Thursday, 17 Apr 2014
By Sandy Fitzgerald
Ukrainian Jews leaving Passover eve prayers were handed leaflets ordering them to either register with an interim government that is trying to make the eastern province of Donetsk Russian or face deportation.
Armed, masked men were waiting outside one synagogue, reports Ynet News, Israel’s largest news website, to hand worshipers the leaflets telling them to register with the forces who are trying to return the city to Russia.
The flyers said that all Jews in the province who are over the age of 16 must register, provide a list of property they own and pay a registration fee of about $50 or “else have their citizenship revoked, face deportation and see their assets confiscated.”
The signature of Denis Pushilin, chairman of Donetsk’s temporary government, was on the leaflets.
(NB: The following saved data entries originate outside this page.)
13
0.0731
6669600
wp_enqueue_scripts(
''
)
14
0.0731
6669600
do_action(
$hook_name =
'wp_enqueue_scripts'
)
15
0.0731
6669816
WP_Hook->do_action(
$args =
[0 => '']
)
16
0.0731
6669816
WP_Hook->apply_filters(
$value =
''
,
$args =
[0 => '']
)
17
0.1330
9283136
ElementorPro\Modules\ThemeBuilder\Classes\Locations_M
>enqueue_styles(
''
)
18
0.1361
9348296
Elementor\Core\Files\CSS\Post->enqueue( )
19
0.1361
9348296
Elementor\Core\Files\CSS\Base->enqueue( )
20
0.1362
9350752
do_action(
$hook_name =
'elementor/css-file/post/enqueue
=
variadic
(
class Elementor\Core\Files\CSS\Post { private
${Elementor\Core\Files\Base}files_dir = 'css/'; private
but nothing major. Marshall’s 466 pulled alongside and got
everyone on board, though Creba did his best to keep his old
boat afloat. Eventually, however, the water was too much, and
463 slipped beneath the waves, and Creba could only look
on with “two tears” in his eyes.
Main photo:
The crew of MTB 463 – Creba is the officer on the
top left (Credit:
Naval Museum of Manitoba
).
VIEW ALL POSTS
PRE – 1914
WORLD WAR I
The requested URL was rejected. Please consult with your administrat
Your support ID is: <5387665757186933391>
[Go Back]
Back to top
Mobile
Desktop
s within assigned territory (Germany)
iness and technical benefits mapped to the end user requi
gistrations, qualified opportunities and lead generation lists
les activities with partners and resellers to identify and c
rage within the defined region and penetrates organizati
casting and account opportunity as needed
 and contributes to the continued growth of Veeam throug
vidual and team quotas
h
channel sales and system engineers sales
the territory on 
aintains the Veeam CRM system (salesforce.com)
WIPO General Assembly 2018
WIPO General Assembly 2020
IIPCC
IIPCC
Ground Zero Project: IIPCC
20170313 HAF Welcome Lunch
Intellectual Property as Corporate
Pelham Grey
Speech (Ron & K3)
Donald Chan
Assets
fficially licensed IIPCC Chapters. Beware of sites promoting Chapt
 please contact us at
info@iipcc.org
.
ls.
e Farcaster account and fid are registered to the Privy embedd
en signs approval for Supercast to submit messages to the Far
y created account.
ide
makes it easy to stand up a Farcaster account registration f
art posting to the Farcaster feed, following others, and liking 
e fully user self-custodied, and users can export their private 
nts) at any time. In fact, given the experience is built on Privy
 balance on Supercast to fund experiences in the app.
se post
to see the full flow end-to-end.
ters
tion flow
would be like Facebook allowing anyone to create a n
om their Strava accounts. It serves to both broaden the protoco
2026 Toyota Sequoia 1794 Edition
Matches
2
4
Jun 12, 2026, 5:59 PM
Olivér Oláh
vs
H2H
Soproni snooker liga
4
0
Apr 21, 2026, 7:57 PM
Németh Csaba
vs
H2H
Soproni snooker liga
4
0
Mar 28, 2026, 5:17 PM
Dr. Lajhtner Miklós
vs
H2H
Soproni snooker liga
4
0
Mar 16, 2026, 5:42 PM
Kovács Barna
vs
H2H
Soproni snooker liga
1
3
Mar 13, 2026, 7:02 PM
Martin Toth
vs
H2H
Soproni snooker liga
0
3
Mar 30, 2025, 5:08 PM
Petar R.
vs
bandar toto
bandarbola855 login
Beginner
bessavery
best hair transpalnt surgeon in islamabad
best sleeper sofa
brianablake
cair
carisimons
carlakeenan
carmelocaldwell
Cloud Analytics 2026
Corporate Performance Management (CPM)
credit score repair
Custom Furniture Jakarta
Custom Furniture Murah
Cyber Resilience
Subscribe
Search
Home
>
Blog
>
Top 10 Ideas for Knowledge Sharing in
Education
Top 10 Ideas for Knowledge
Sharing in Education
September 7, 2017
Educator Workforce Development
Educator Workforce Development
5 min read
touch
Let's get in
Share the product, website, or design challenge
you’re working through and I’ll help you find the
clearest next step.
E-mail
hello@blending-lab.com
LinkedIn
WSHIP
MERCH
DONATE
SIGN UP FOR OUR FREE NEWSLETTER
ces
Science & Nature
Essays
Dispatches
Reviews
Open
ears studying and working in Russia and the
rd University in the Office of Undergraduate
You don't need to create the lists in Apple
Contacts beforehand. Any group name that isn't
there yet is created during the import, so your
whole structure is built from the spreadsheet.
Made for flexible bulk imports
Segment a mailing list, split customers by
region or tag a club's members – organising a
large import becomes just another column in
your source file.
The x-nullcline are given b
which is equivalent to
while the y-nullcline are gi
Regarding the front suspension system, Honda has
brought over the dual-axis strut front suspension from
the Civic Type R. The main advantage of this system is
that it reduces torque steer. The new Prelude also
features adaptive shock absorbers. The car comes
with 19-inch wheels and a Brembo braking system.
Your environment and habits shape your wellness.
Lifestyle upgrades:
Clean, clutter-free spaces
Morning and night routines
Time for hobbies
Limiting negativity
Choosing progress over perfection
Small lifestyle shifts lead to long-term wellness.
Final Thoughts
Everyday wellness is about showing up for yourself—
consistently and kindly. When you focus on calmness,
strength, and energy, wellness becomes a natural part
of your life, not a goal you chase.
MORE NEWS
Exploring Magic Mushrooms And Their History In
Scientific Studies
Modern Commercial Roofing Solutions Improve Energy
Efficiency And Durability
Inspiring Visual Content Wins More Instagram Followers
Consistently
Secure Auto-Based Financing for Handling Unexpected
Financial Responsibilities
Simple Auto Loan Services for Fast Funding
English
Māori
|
They were also distributed in other areas where pro-Russian activists have defied an ultimatum from Kiev to surrender, and asserted that Donetsk is an independent “people’s republic.”
Pushilin admitted the flyers came from his organization but disavowed the contents, which said that Jews were being ordered to register because of their support for the Bendery Junta, named for Stepan Bandera, a controversial Ukrainian leader during World War II.
The papers said the Jewish residents oppose Pushilin’s interim government, and they were told an “ID and passport are required to register your Jewish religion, religious documents of family members, as well as documents establishing the rights to all real estate property that belongs to you, including vehicles.”
Donetsk is home to some 4.3 million people, including an estimated 17,000 Jews, reports Ynet, and is home to much of Ukraine’s heavy industry, so it’s considered one of the biggest prizes of the region.
Jewish resident Olga Reznikova, 32, told Ynet she never experienced anti-Semitism in the city until she saw this leaflet. She said it reminded her of the “fascists in 1941,” a reference to the Nazis who occupied Ukraine during World War II. Hitler’s regime murdered one million Ukrainian Jews in the Holocaust.
“I do not intend to register,” she said. “I am 32, I have lived in Donetsk my entire life and have never had to deal with anti-Semitism until I laid eyes on this piece of paper. Though I take it very seriously, I am uncertain of its authenticity.”
It’s not all clear who was distributing the leaflets, Michael Salberg, director of the international affairs at the New York City-based Anti-Defamation League told USA Today, as they could have come from the pro-Russian leadership or a splinter group.
Russians have been using claims of anti-Semitism since anti-government forces pushed out Ukraine’s pro-Russian former President Victor Yanukovych, issuing multiple stories about the the threat Ukraine’s new pro-Western government posed to Jews by in Kiev, Salberg said.
The threats turned out to be false, he said, even though they were based in part on ultra-nationalists joining the protests and the inclusion of the ultra-nationalist Svoboda party in the interim government.